■ Data for this exercise
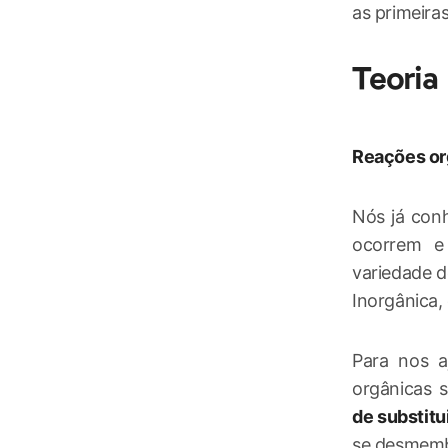
as primeira
Teoria
Reações or
Nós já con
ocorrem e
variedade d
Inorgânica,
Para nos a
orgânicas 
de substitu
se desmemb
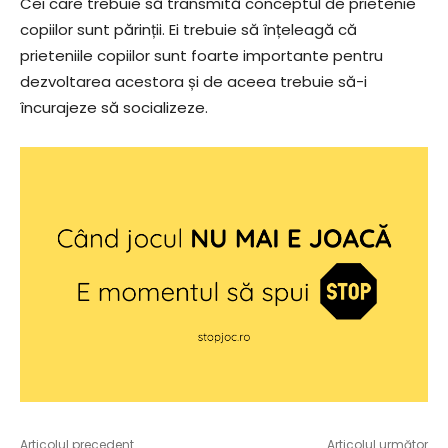
Cei care trebuie să transmită conceptul de prietenie
copiilor sunt părinții. Ei trebuie să înțeleagă că
prieteniile copiilor sunt foarte importante pentru
dezvoltarea acestora și de aceea trebuie să-i
încurajeze să socializeze.
Articolul precedent
Articolul următor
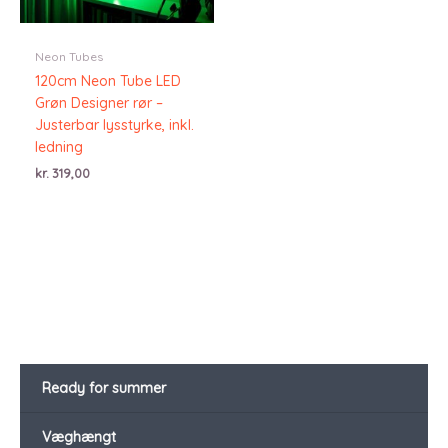
Neon Tubes
120cm Neon Tube LED
Grøn Designer rør –
Justerbar lysstyrke, inkl.
ledning
kr.
319,00
Ready for summer
Væghængt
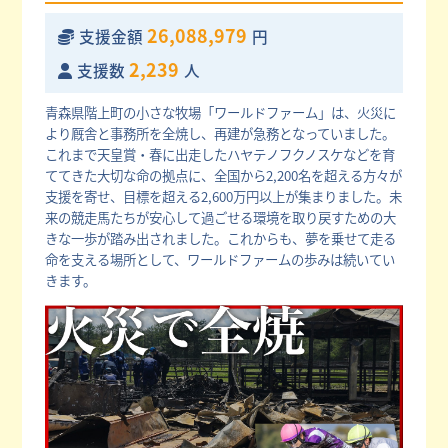
26,088,979
支援金額
円
2,239
支援数
人
青森県階上町の小さな牧場「ワールドファーム」は、火災に
より厩舎と事務所を全焼し、再建が急務となっていました。
これまで天皇賞・春に出走したハヤテノフクノスケなどを育
ててきた大切な命の拠点に、全国から2,200名を超える方々が
支援を寄せ、目標を超える2,600万円以上が集まりました。未
来の競走馬たちが安心して過ごせる環境を取り戻すための大
きな一歩が踏み出されました。これからも、夢を乗せて走る
命を支える場所として、ワールドファームの歩みは続いてい
きます。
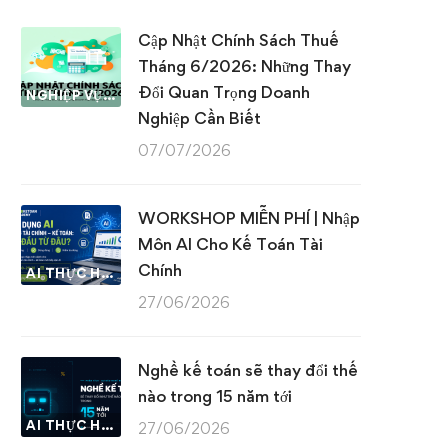
Cập Nhật Chính Sách Thuế
Tháng 6/2026: Những Thay
Đổi Quan Trọng Doanh
NGHIỆP VỤ KẾ TOÁN & THUẾ
Nghiệp Cần Biết
07/07/2026
WORKSHOP MIỄN PHÍ | Nhập
Môn AI Cho Kế Toán Tài
Chính
AI THỰC HÀNH
27/06/2026
Nghề kế toán sẽ thay đổi thế
nào trong 15 năm tới
AI THỰC HÀNH
27/06/2026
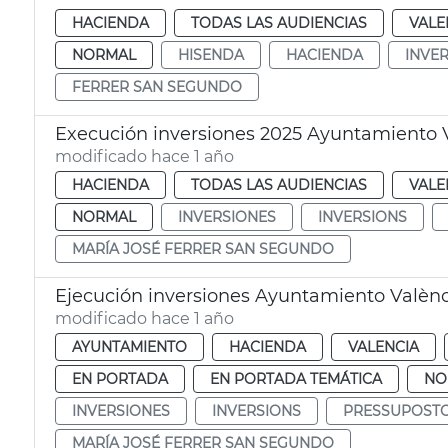
HACIENDA
TODAS LAS AUDIENCIAS
VALE
NORMAL
HISENDA
HACIENDA
INVE
FERRER SAN SEGUNDO
Execución inversiones 2025 Ayuntamiento 
modificado hace 1 año
HACIENDA
TODAS LAS AUDIENCIAS
VALE
NORMAL
INVERSIONES
INVERSIONS
MARÍA JOSÉ FERRER SAN SEGUNDO
Ejecución inversiones Ayuntamiento Valènc
modificado hace 1 año
AYUNTAMIENTO
HACIENDA
VALENCIA
EN PORTADA
EN PORTADA TEMÁTICA
NO
INVERSIONES
INVERSIONS
PRESSUPOST
MARÍA JOSÉ FERRER SAN SEGUNDO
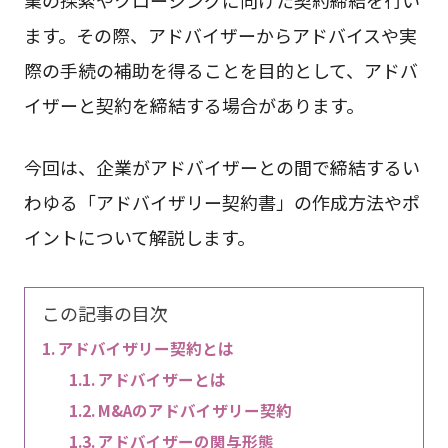
ます。その際、アドバイザーからアドバイスや実
際の手続の補助を得ることを目的として、アドバ
イザーと契約を締結する場合があります。
今回は、企業がアドバイザーとの間で締結するい
わゆる「アドバイザリー契約書」の作成方法やポ
イントについて解説します。
この記事の目次
アドバイザリー契約とは
アドバイザーとは
M&Aのアドバイザリー契約
アドバイザーの関与形態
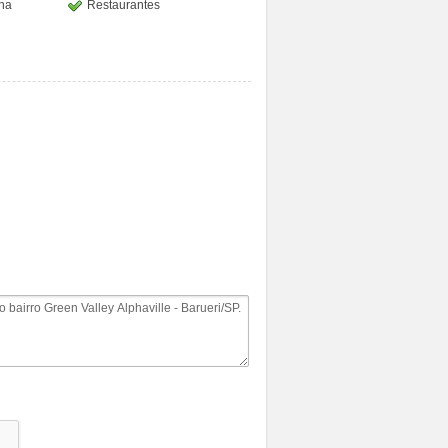
ina
Restaurantes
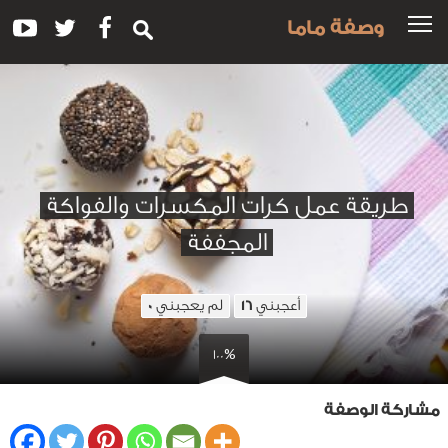
وصفة ماما
طريقة عمل كرات المكسرات والفواكة
المجففة
أعجبني
لم يعجبني
0
16
100%
مشاركة الوصفة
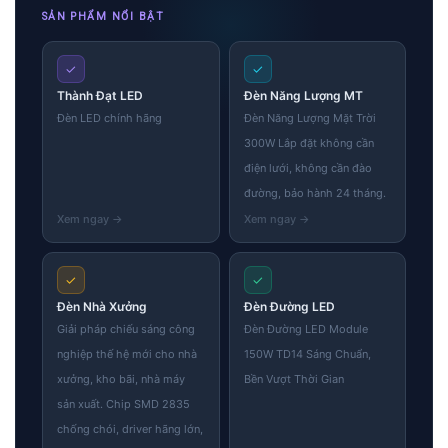
SẢN PHẨM NỔI BẬT
✓
✓
Thành Đạt LED
Đèn Năng Lượng MT
Đèn LED chính hãng
Đèn Năng Lượng Mặt Trời
300W Lắp đặt không cần
điện lưới, không cần đào
đường, bảo hành 24 tháng.
✓
✓
Đèn Nhà Xưởng
Đèn Đường LED
Giải pháp chiếu sáng công
Đèn Đường LED Module
nghiệp thế hệ mới cho nhà
150W TD14 Sáng Chuẩn,
xưởng, kho bãi, nhà máy
Bền Vượt Thời Gian
sản xuất. Chip SMD 2835
chống chói, driver hãng lớn,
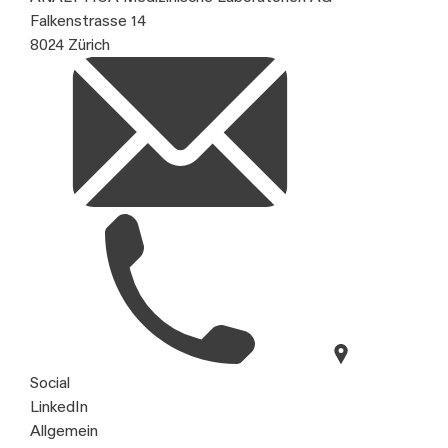
Falkenstrasse 14
8024 Zürich
Social
LinkedIn
Allgemein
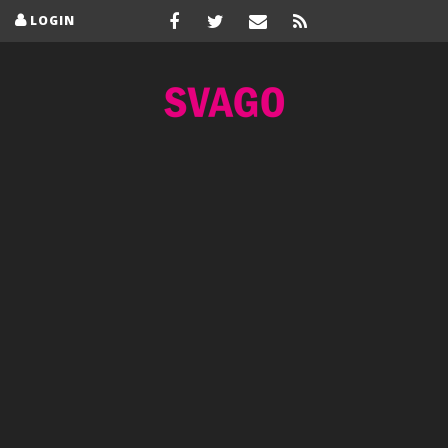
LOGIN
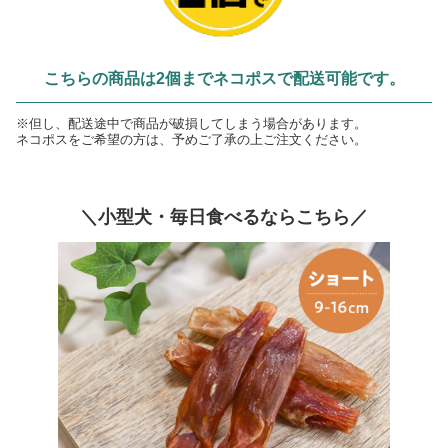
こちらの商品は2個までネコポスで配送可能です。
※但し、配送途中で商品が破損してしまう場合があります。
ネコポスをご希望の方は、予めご了承の上ご注文ください。
＼小型犬・毎日食べるならこちら／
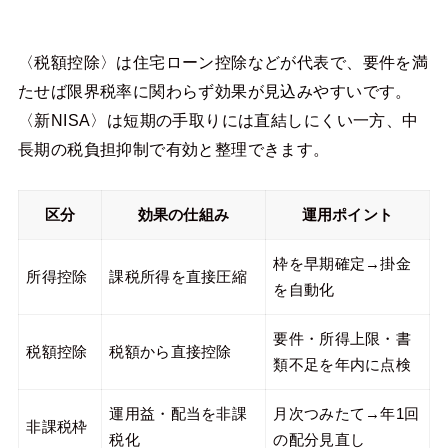
〈税額控除〉は住宅ローン控除などが代表で、要件を満
たせば限界税率に関わらず効果が見込みやすいです。
〈新NISA〉は短期の手取りには直結しにくい一方、中
長期の税負担抑制で有効と整理できます。
区分
効果の仕組み
運用ポイント
枠を早期確定→掛金
所得控除
課税所得を直接圧縮
を自動化
要件・所得上限・書
税額控除
税額から直接控除
類不足を年内に点検
運用益・配当を非課
月次つみたて→年1回
非課税枠
税化
の配分見直し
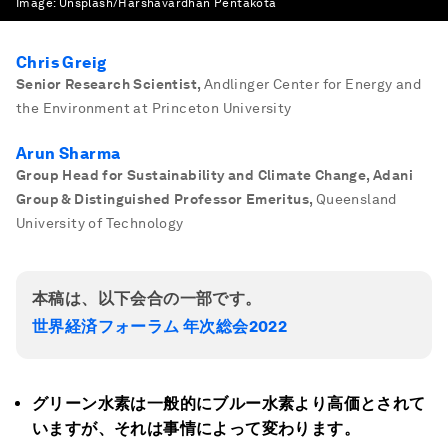
Image:
Unsplash/Harshavardhan Pentakota
Chris Greig
Senior Research Scientist
,
Andlinger Center for Energy and
the Environment at Princeton University
Arun Sharma
Group Head for Sustainability and Climate Change, Adani
Group & Distinguished Professor Emeritus
,
Queensland
University of Technology
本稿は、以下会合の一部です。
世界経済フォーラム 年次総会2022
グリーン水素は一般的にブルー水素より高価とされて
いますが、それは事情によって変わります。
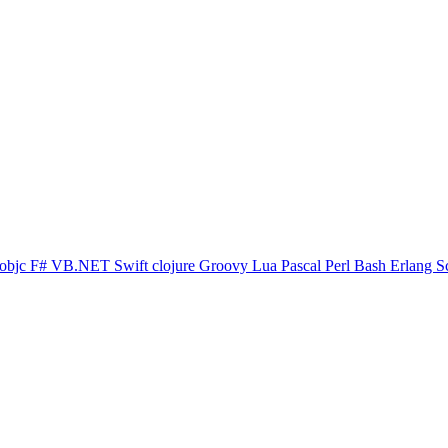
objc
F#
VB.NET
Swift
clojure
Groovy
Lua
Pascal
Perl
Bash
Erlang
S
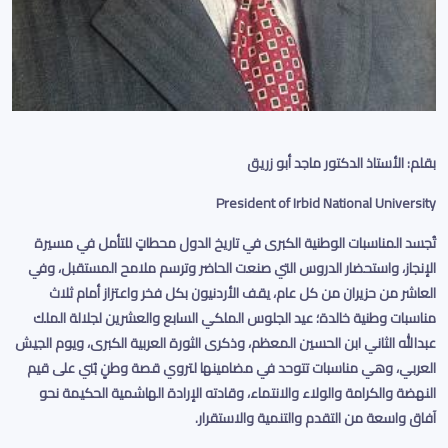
بقلم: الأستاذ الدكتور ماجد أبو زريق
President of Irbid National University
تُجسد المناسبات الوطنية الكبرى في تاريخ الدول محطاتٍ للتأمل في مسيرة
الإنجاز، واستحضار الدروس التي صنعت الحاضر وترسم ملامح المستقبل، وفي
العاشر من حزيران من كل عام، يقف الأردنيون بكل فخر واعتزاز أمام ثلاث
مناسبات وطنية خالدة؛ عيد الجلوس الملكي السابع والعشرين لجلالة الملك
عبدالله الثاني ابن الحسين المعظم، وذكرى الثورة العربية الكبرى، ويوم الجيش
العربي، وهي مناسبات تتوحد في مضامينها لتروي قصة وطنٍ بُني على قيم
النهضة والكرامة والولاء والانتماء، وقادته الإرادة الهاشمية الحكيمة نحو
آفاق واسعة من التقدم والتنمية والاستقرار
.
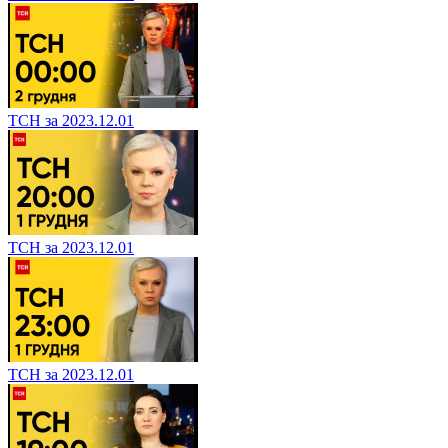
ТСН за 2023.12.01
ТСН за 2023.12.01
ТСН за 2023.12.01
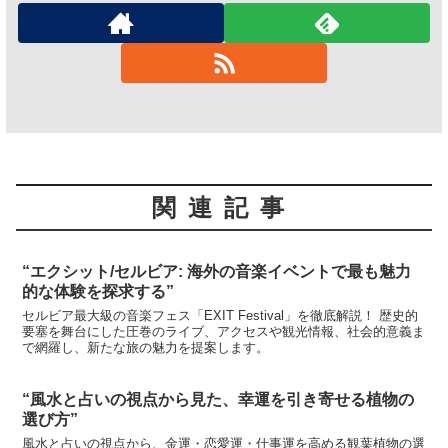
関連記事
“エクシット/セルビア: 海外の音楽イベントで最も魅力
的な体験を探求する”
セルビア最大級の音楽フェス「EXIT Festival」を徹底解説！ 歴史的
要塞を舞台にした圧巻のライブ、アクセスや観光情報、社会的意義ま
で網羅し、新たな旅の魅力を提案します。
“風水と占いの視点から見た、幸運を引き寄せる植物の
選び方”
風水と占いの視点から、金運・恋愛運・仕事運を高める観葉植物の選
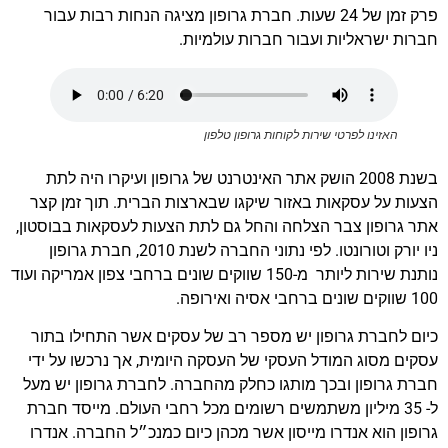
פרק זמן של 24 שעות. חברת גרופון מציגה הנחות רבות עבור
חברות ישראליות ועבור חברות עולמיות.
האזינו לפרטי שירות לקוחות גרופון טלפון
בשנת 2008 הושק אתר האינטרנט של גרופון ועיקרו היה לתת
הצעות על עסקאות באזור שיקגו שבארצות הברית. תוך זמן קצר
אתר גרופון צבר הצלחה והחל גם לתת הצעות לעסקאות בבוסטון,
ניו יורק וטורונטו. לפי נתוני החברה לשנת 2010, חברת גרופון
נותנת שירות ליותר מ-150 שווקים שונים ברחבי צפון אמריקה ועוד
100 שווקים שונים ברחבי אסיה ואירופה.
כיום לחברת גרופון יש מספר רב של עסקים אשר התחילו בתור
עסקים מסוג המודל העסקי של העסקה היומית, אך נרכשו על ידי
חברת גרופון ובכך מותגו כחלק מהחברה. לחברת גרופון יש מעל
ל- 35 מיליון משתמשים רשומים מכל רחבי העולם. מייסד חברת
גרופון הוא אנדרו מייסון אשר מכהן כיום כמנכ״ל החברה. אנדרו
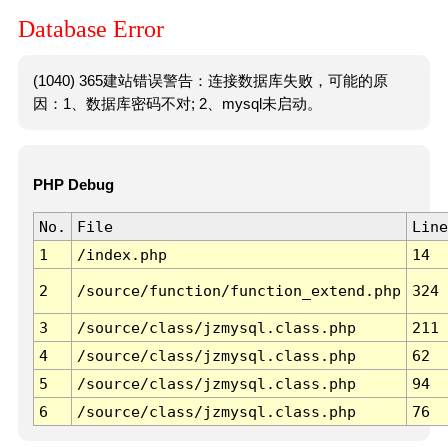
Database Error
(1040) 365建站错误警告：连接数据库失败，可能的原
因：1、数据库密码不对; 2、mysql未启动。
PHP Debug
No.
File
Line
1
/index.php
14
2
/source/function/function_extend.php
324
3
/source/class/jzmysql.class.php
211
4
/source/class/jzmysql.class.php
62
5
/source/class/jzmysql.class.php
94
6
/source/class/jzmysql.class.php
76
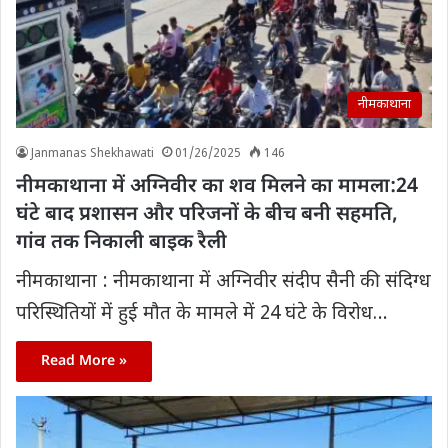
नीमकाथाना
Janmanas Shekhawati
01/26/2025
146
नीमकाथाना में अग्निवीर का शव मिलने का मामला:24
घंटे बाद प्रशासन और परिजनों के बीच बनी सहमति,
गांव तक निकाली बाइक रैली
नीमकाथाना : नीमकाथाना में अग्निवीर संदीप सैनी की संदिग्ध
परिस्थितियों में हुई मौत के मामले में 24 घंटे के विरोध…
Read More »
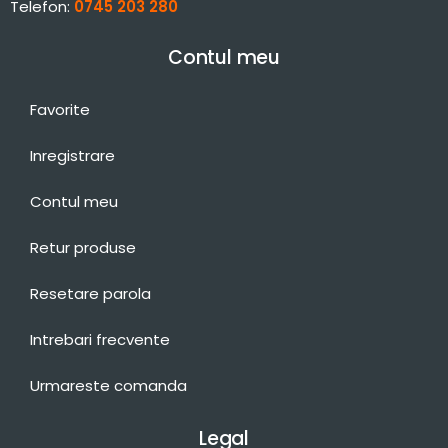
Telefon:
0745 203 280
Contul meu
Favorite
Inregistrare
Contul meu
Retur produse
Resetare parola
Intrebari frecvente
Urmareste comanda
Legal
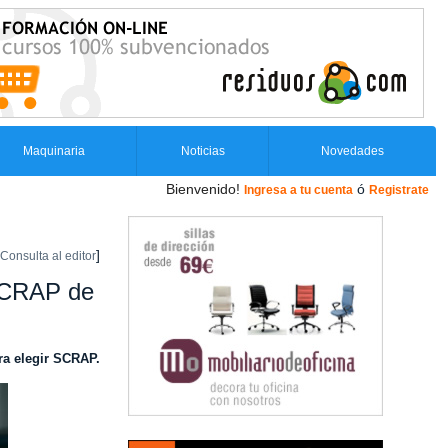
Maquinaria
Noticias
Novedades
Bienvenido!
ó
Ingresa a tu cuenta
Registrate
]
Consulta al editor
 SCRAP de
ara elegir SCRAP.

■ What you need to do
Tally the lines of the material in which the string "Năng" appears. Give the tally and nothing else.

■ Answer for the task
2